Sunday, May 20, 2007

The Sleep of Stone, by Louise Cooper

(pb; 1991)

From the back cover:

"Ghysla was one of the Old Folks -- shapeshifters and wielders of magic -- the last of her kind. She lived in the forest far from the dangers of humankind, content with her solitary existence, until she glimpsed Prince Anyr. Anyr's bravery and kindness touched her heart, and she vowed to win her love. But Ghysla dared not reveal her true form to Anyr for fear of frightening him, so she visited her beloved in the forms of the wild and beautiful creatures of the wood. Anyr was enchanted, and as Ghysla accompanied her Prince through field and forest, she became convinced that he returned her love though she had never revealed her true nature to him.
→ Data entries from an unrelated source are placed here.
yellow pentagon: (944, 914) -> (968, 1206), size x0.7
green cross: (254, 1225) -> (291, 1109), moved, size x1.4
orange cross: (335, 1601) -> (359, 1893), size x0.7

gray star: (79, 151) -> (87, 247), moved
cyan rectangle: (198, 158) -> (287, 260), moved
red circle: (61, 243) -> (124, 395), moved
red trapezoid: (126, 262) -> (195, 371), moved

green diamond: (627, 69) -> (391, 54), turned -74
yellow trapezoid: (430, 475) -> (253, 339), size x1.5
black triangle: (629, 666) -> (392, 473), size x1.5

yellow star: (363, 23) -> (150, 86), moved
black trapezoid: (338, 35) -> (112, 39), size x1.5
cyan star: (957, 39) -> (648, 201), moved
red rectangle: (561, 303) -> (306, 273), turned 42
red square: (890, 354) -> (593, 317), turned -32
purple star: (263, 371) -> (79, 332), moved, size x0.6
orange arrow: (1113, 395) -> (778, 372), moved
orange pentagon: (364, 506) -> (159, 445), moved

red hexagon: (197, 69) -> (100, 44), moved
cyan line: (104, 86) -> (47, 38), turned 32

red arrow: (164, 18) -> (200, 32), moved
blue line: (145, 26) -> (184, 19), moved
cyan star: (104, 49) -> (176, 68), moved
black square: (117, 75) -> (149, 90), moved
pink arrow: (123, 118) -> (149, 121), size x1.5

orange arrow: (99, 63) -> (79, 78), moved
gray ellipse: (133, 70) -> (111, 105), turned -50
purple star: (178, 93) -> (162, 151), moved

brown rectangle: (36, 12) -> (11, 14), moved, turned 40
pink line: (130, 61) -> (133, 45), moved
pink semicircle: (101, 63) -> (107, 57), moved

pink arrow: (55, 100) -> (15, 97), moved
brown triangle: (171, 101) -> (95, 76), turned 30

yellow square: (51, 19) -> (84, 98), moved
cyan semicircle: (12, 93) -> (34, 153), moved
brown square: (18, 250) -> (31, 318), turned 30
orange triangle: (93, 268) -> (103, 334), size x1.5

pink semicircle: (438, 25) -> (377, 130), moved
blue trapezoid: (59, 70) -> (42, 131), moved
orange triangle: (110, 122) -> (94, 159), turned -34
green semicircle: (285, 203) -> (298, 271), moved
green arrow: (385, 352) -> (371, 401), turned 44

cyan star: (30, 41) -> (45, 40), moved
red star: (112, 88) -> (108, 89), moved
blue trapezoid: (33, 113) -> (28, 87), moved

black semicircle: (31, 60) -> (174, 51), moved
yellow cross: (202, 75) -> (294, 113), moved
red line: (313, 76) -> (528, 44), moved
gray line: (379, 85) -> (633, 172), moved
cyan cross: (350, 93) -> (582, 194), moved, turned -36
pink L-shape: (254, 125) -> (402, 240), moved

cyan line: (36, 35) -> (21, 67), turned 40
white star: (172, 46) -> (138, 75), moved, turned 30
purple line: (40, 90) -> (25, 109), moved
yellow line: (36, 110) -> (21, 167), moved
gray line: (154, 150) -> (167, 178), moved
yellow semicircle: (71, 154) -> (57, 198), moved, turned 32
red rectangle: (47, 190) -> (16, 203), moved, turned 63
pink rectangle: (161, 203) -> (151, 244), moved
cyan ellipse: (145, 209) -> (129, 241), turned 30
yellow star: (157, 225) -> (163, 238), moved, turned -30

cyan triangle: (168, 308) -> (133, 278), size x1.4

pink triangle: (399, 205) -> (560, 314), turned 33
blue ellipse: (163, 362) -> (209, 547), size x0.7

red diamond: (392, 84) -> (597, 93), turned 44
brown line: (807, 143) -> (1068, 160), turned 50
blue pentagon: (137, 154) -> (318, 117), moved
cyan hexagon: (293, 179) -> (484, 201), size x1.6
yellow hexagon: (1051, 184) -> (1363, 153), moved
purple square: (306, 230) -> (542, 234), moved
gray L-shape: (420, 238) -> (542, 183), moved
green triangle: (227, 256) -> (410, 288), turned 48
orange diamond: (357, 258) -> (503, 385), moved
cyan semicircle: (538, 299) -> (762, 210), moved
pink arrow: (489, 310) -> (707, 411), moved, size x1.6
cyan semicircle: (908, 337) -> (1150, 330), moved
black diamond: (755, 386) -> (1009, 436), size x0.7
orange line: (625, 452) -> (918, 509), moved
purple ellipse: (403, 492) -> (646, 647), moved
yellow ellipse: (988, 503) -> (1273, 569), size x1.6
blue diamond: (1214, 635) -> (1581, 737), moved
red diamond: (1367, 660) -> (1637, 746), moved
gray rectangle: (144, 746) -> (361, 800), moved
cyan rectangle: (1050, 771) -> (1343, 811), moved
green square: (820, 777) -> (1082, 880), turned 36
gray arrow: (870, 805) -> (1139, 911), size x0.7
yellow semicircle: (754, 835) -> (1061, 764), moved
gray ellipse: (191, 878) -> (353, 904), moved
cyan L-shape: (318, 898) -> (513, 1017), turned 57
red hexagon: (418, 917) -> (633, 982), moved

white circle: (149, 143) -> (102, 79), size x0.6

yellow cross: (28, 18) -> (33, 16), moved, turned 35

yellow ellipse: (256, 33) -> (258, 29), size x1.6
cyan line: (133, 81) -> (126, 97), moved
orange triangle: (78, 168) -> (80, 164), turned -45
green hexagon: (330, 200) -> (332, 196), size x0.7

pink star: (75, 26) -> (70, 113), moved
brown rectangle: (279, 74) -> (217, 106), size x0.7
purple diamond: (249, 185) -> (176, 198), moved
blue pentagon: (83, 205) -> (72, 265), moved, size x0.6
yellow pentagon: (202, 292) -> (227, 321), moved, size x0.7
"When Sivorne, Anyr's betrothed, arrived for their wedding day, Ghysla was filled with despair. In desperation, she cast the ancient spell known as the sleep of stone over Sivorne, determined to assume Sivorne's likeness and take her place at the altar. But what would she do when Anyr, who loved Sivorne deeply, found out that he hadn't married the woman he'd waited a lifetime for? Indeed, that he had not married a human woman at all?"

Review:

Predictable, YA-in-spirit-and-tone fairy tale. Cooper's writing is solid, but the storyline is by-the-numbers; decent read for a tween reader, otherwise this is a so-so offering from the writer who created the excellent eight-book Indigo series.